Four years after the tragedy, fresh details emerged regarding the perpetrators and the sequence of events that led to the plane’s destruction.

This information has been gleaned from documents, statements and proceedings in the Tehran military court, which were conducted behind closed doors in the presence of some victims’ families.

According to statements and documents from the Second Branch of the Military Court in Tehran, the Tor-M1 missile system battery which shot down Flight PS752 was deployed near Imam Khomeini Airport.

This deployment was carried out under the orders of Ali Khamenei, the supreme leader and commander-in-chief of the armed forces of the Islamic Republic, to protect the missile positions of the IRGC.

Khamenei’s secret order to transfer the missile system was presented in court.

The court learned that the system, under the command of Brigadier General Mohammad Fallah of the IRGC Aerospace Force, was positioned near Tehran’s international airport to protect the IRGC’s Bid Ganeh missile depot and the Amir al-Momenin missile base.

Three days before the incident, then-President Donald Trump threatened to hit as many as 52 targets in Iran if the Islamic Republic posed a threat to US citizens or interests.

The defendants at the military court asserted that Iran’s Integrated Air Defense Network, which is responsible for protecting the country’s airspace and civilian planes, was unaware of the deployment of two IRGC missile system batteries near the airport.

In the hours leading up to the tragedy, the missile system lost contact with the command center.

Approximately an hour before the downing, IRGC Colonel Gholamrezazadeh falsely informed Captain Khosravi, the system’s commander, that the US had attacked the missile communications center, rendering communication impossible. As a result, the missile system was deactivated.

Gholamrezazadeh told Khosravi that the US missile attack had led to the closure of the country’s airspace, the suspension of flights and the shutting down of Imam Khomeini Airport.

Gholamrezazadeh urged Khosravi to reactivate the Tor-M1 missile system, saying that a cruise missile was approaching Tehran’s air defense ring.

Meanwhile, Flight PS752 received permission to take off from the airport and fly toward Ukraine’s capital via the international air corridor.

Despite war alert conditions and IRGC missile attacks on a US airbase in Iraq following Soleimani’s killing, Iran’s airspace remained open, in contravention to Iran’s obligations to the International Civil Aviation Organization.

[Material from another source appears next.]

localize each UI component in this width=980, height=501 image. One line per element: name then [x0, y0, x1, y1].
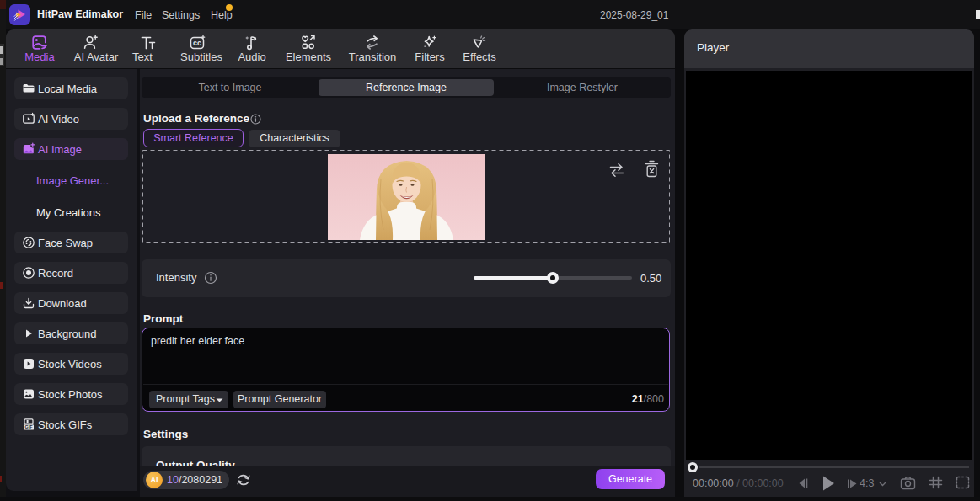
svg-text:GIF: GIF: [25, 424, 34, 429]
svg-text:cc: cc: [193, 39, 201, 47]
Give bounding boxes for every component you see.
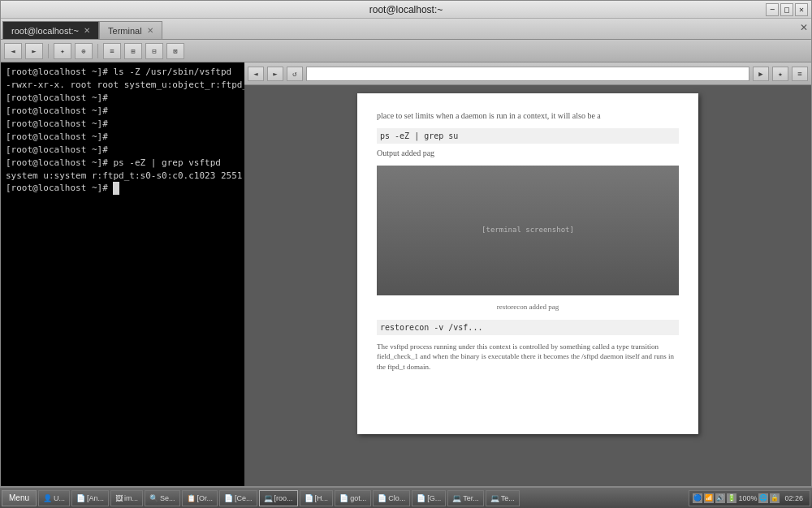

The final permission for the aircraft to fly was granted by the IRGC Air Control Center, led by Colonel Dwood Jafari, the deputy chief of the IRGC Air Defense in Tehran.

The Integrated Air Defense Network was unaware of the presence of the IRGC mobile missile system near the airport and allowed the Ukrainian plane to take off.

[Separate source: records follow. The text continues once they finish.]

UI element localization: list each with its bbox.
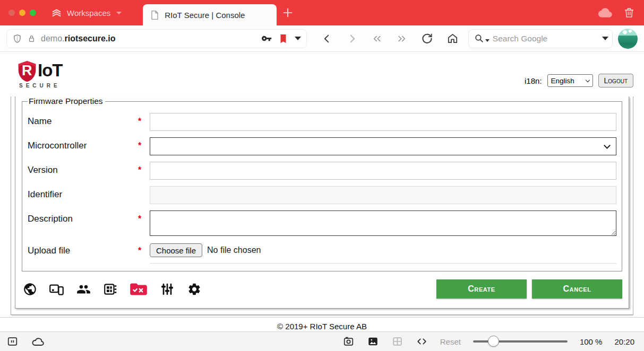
- screenshot-icon[interactable]: [342, 336, 355, 347]
- form-row-description: Description *: [28, 210, 616, 236]
- fieldset-legend: Firmware Properties: [28, 96, 105, 106]
- required-marker: *: [138, 137, 150, 151]
- rewind-icon[interactable]: [371, 34, 383, 43]
- minimize-window-button[interactable]: [19, 10, 25, 16]
- clock[interactable]: 20:20: [614, 337, 634, 346]
- search-input[interactable]: [493, 34, 599, 43]
- lock-icon[interactable]: [27, 33, 36, 44]
- version-input[interactable]: [150, 162, 616, 180]
- form-row-version: Version *: [28, 162, 616, 180]
- url-subdomain: demo.: [41, 34, 64, 43]
- home-icon[interactable]: [446, 32, 459, 45]
- forward-icon[interactable]: [346, 33, 358, 45]
- required-marker: *: [138, 113, 150, 126]
- reset-zoom-button[interactable]: Reset: [440, 337, 461, 346]
- cloud-icon[interactable]: [31, 336, 45, 347]
- url-dropdown-caret-icon[interactable]: [295, 37, 301, 40]
- version-label: Version: [28, 162, 138, 176]
- content-frame: Firmware Properties Name * Microcontroll…: [11, 96, 633, 315]
- zoom-window-button[interactable]: [30, 10, 36, 16]
- tab-title: RIoT Secure | Console: [165, 11, 245, 20]
- equalizer-icon[interactable]: [159, 282, 175, 296]
- globe-icon[interactable]: [23, 282, 37, 296]
- devices-icon[interactable]: [49, 282, 64, 296]
- form-row-microcontroller: Microcontroller *: [28, 137, 616, 155]
- language-select[interactable]: English: [547, 74, 593, 87]
- choose-file-button[interactable]: Choose file: [150, 243, 202, 257]
- layers-icon: [51, 7, 62, 19]
- description-textarea[interactable]: [150, 210, 616, 236]
- trash-icon[interactable]: [624, 7, 634, 19]
- zoom-slider-knob[interactable]: [488, 336, 499, 347]
- form-row-identifier: Identifier: [28, 186, 616, 204]
- url-field[interactable]: demo. riotsecure.io: [6, 29, 307, 48]
- chip-icon[interactable]: [103, 282, 118, 296]
- workspaces-label: Workspaces: [67, 8, 110, 17]
- required-marker: *: [138, 210, 150, 224]
- document-icon: [150, 10, 159, 20]
- window-controls[interactable]: [8, 10, 36, 16]
- required-marker: *: [138, 162, 150, 175]
- required-marker: *: [138, 242, 150, 256]
- shield-icon[interactable]: [12, 33, 22, 44]
- create-button[interactable]: Create: [436, 279, 527, 299]
- profile-avatar[interactable]: [618, 29, 638, 49]
- i18n-label: i18n:: [525, 76, 542, 85]
- code-icon[interactable]: [416, 336, 428, 347]
- search-dropdown-caret-icon[interactable]: [602, 37, 608, 40]
- url-domain: riotsecure.io: [64, 34, 115, 43]
- riot-secure-logo: R IoT SECURE: [15, 59, 79, 94]
- address-bar: demo. riotsecure.io: [0, 25, 644, 52]
- close-window-button[interactable]: [8, 10, 15, 16]
- people-icon[interactable]: [76, 282, 91, 296]
- microcontroller-select[interactable]: [150, 137, 616, 155]
- logout-button[interactable]: Logout: [598, 74, 633, 87]
- reload-icon[interactable]: [421, 32, 433, 45]
- identifier-label: Identifier: [28, 186, 138, 200]
- search-engine-caret-icon[interactable]: [485, 39, 490, 42]
- workspaces-menu[interactable]: Workspaces: [51, 7, 122, 19]
- cancel-button[interactable]: Cancel: [532, 279, 622, 299]
- content-panel: Firmware Properties Name * Microcontroll…: [15, 96, 629, 309]
- firmware-folder-icon[interactable]: [130, 282, 148, 296]
- form-row-name: Name *: [28, 113, 616, 131]
- section-icon-toolbar: [22, 282, 202, 296]
- browser-topbar: Workspaces RIoT Secure | Console: [0, 0, 644, 25]
- name-label: Name: [28, 113, 138, 127]
- bookmark-icon[interactable]: [279, 33, 287, 44]
- zoom-level-value[interactable]: 100 %: [580, 337, 603, 346]
- tiling-icon[interactable]: [391, 336, 403, 347]
- firmware-properties-fieldset: Firmware Properties Name * Microcontroll…: [22, 96, 622, 271]
- panel-toggle-icon[interactable]: [6, 336, 19, 347]
- name-input[interactable]: [150, 113, 616, 131]
- file-status-text: No file chosen: [207, 245, 261, 255]
- logo-shield-icon: R: [15, 59, 39, 84]
- logo-letter: R: [22, 63, 32, 79]
- search-field[interactable]: [468, 29, 613, 48]
- search-icon[interactable]: [474, 33, 484, 43]
- required-marker-empty: [138, 186, 150, 190]
- file-input[interactable]: Choose file No file chosen: [150, 242, 616, 264]
- upload-file-label: Upload file: [28, 242, 138, 256]
- key-icon[interactable]: [262, 34, 272, 42]
- back-icon[interactable]: [321, 33, 333, 45]
- identifier-input: [150, 186, 616, 204]
- form-row-upload: Upload file * Choose file No file chosen: [28, 242, 616, 264]
- browser-tab[interactable]: RIoT Secure | Console: [143, 4, 277, 25]
- footer-divider: [0, 317, 644, 318]
- workspaces-caret-icon: [116, 12, 122, 14]
- new-tab-button[interactable]: [282, 7, 294, 19]
- page-content: R IoT SECURE i18n: English Logout Firmwa…: [0, 52, 644, 331]
- copyright-text: © 2019+ RIoT Secure AB: [0, 322, 644, 331]
- browser-statusbar: Reset 100 % 20:20: [0, 331, 644, 351]
- cloud-sync-icon[interactable]: [598, 7, 612, 19]
- image-icon[interactable]: [367, 336, 379, 347]
- url-text: demo. riotsecure.io: [41, 34, 116, 43]
- microcontroller-label: Microcontroller: [28, 137, 138, 151]
- description-label: Description: [28, 210, 138, 224]
- fast-forward-icon[interactable]: [396, 34, 408, 43]
- gear-icon[interactable]: [187, 282, 202, 296]
- logo-wordmark: IoT: [38, 60, 62, 81]
- zoom-slider[interactable]: [473, 340, 568, 343]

Colonel Jafari, who did not attend the military court sessions, was reported by the Islamic Republic to have been killed in an Israeli attack in Damascus in December 2020.

Tehran initially denied IRGC’s involvement in the downing of Flight PS 752 but later attributed the incident to an “unintentional human error” following pressure from the international community.

Iran’s swift clearing of the crash scene, the confiscation of the passengers’ communication equipment, and the prolonged retention of the plane’s black boxes raised concerns about the authorities’ intentions.

Last year, Canada, the United Kingdom, Sweden and Ukraine took the Islamic Republic to the International Court of Justice (ICJ) in The Hague in their bid to hold Tehran accountable for the tragedy.